2. The ranking of teams will determine the order that teams select their paper for their project.
3. The selection will be done in-lecture (after our econometrics review session) to ensure transparency and fairness. To facilitate the selection process, please bring a list of several papers that you would like to do as a team, keeping in mind the order that you are selecting in. Each team will have a maximum of 2 minutes to select their paper after the previous team is done.
The focus of the project will be on the replication, which I will describe below immediately. I will also break down expectations of the paper and presentation below. I will also separately upload the grading schemes (breakdowns) for the paper and presentation to MyLS.
Replication
Replication is the process of trying to reproduce another paper’s empirical results. The most basic form of replication, which you will be doing, is to use the same data and code as the paper, to see if the results can be reproduced. Even in this simplest form, lots of things can potentially make a replication unsuccessful:
· The data provided are incorrect or incomplete
· The code provided are wrong or incomplete
· The results generated do not match up with the results published in the paper
As mentioned in the first day of class, each team will select their paper, based on the random ordering of teams that I will generate after students submit their teams to me. Papers will then be selected by each team based on this order, likely at some point in class that I will announce later. The papers to be selected come from the list of replication papers I have included in the syllabus.

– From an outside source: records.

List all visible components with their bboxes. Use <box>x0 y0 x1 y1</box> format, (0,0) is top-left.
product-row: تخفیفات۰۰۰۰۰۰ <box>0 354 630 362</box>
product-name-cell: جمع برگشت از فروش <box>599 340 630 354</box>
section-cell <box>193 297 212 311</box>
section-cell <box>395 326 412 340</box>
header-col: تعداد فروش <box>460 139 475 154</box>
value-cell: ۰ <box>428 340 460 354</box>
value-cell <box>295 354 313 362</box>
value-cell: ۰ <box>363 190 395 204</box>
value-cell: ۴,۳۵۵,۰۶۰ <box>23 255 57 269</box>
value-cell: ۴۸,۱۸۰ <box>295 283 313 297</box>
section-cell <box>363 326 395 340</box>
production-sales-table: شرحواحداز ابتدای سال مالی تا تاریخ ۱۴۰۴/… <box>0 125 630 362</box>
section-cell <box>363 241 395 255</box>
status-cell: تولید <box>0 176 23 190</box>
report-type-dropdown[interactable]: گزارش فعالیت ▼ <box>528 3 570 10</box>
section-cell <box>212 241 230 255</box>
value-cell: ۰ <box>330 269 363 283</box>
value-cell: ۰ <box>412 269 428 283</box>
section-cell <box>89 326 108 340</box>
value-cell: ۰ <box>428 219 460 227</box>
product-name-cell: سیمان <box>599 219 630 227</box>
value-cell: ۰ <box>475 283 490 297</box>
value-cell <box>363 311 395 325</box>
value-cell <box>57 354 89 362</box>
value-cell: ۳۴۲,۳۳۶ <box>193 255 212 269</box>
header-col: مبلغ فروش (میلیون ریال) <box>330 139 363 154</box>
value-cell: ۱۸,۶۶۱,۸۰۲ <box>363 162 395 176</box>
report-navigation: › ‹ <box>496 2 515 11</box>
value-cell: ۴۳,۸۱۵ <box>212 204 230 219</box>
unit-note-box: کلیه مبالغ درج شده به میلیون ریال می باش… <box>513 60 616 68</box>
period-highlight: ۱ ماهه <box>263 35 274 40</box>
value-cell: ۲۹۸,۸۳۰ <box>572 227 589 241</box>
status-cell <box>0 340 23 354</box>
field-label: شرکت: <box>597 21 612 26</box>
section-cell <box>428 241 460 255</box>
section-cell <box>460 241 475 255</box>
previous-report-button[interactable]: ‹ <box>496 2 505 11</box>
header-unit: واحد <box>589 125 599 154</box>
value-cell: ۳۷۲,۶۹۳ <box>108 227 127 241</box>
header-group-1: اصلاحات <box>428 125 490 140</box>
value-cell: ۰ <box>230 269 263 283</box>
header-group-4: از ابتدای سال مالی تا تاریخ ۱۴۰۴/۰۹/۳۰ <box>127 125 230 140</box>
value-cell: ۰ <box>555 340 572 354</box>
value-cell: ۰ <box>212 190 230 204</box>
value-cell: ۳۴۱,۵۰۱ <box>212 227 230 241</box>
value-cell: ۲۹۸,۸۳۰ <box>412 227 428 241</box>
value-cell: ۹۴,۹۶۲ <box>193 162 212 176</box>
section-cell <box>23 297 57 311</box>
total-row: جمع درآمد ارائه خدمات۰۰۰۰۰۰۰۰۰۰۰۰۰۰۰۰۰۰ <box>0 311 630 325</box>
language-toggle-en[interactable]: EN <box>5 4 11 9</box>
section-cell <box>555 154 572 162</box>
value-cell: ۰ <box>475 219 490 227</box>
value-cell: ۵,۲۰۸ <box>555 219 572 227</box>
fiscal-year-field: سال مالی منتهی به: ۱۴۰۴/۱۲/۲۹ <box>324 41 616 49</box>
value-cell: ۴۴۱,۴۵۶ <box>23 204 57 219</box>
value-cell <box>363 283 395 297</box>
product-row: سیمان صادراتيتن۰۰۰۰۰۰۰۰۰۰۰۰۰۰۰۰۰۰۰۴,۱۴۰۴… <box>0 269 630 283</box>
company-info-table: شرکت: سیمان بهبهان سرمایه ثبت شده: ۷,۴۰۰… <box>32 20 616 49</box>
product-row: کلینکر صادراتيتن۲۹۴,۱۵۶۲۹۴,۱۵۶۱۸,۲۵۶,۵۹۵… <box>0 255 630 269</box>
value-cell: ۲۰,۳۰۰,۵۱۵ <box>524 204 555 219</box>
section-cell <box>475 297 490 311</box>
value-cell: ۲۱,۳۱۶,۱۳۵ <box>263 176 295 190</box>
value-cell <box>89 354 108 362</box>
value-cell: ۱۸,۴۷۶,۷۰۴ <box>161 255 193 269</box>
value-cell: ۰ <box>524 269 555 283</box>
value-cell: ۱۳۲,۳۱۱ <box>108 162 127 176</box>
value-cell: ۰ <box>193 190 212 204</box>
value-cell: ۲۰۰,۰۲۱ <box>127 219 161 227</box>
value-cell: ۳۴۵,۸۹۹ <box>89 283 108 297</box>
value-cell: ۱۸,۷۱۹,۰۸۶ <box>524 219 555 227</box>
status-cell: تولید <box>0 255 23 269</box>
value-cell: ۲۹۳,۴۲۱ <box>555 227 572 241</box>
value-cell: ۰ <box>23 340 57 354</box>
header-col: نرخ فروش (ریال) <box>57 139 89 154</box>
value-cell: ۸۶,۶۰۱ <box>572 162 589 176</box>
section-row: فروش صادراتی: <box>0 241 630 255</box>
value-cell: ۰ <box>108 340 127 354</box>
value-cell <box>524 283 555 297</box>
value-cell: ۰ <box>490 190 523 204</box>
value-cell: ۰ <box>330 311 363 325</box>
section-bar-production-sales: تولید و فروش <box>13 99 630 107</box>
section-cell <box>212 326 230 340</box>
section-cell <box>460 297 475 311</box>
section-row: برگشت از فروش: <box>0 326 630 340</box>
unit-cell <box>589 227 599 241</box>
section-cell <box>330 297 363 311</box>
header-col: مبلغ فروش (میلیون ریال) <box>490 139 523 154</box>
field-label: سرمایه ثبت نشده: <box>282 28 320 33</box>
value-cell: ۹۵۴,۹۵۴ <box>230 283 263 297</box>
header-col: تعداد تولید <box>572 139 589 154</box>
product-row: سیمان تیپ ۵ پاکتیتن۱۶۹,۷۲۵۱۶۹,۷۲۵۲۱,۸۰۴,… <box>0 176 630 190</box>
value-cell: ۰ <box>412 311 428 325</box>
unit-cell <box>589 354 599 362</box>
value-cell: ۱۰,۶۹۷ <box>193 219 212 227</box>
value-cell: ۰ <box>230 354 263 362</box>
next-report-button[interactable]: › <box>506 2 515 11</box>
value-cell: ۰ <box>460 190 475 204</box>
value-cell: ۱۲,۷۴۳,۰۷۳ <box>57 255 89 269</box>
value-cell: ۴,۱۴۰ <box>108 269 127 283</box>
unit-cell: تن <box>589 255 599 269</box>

You will determine what the main table of results is, in your paper. If there is more than one main table of results, you will choose the one that seems best to you. You must inform me of which table you have chosen as your main table by 5pm on March 17 (email or office hours, only one person per team necessary). Your first task in the replication project will be to use your data and code to reproduce the table chosen as best as you can; this is a so-called baseline replication.
In addition to a baseline replication that tests whether the data and code can actually reproduce the table’s results, replications will also test the “robustness” of a set of results by estimating different regression specifications (i.e. does taking logs matter?) or making sensible sample restrictions or expansions of samples (i.e. do the results rely on the inclusion or exclusion of particular observations or sets of observations, like certain industries, provinces, types of workers, etc.?). Other things people have done is include extra control variables, which can require getting extra data from elsewhere and merging it into the original data; adding more data is obviously more ambitious and few (if any) students are likely to attempt this but its success will be rewarded accordingly in the replication component of your project grade if the exercise is meaningful and a good extension of the original table. You can also consider alternative forms of the main outcome or treatment variables. This is not a complete and exhaustive list of things you can try, but suggestions to get you started.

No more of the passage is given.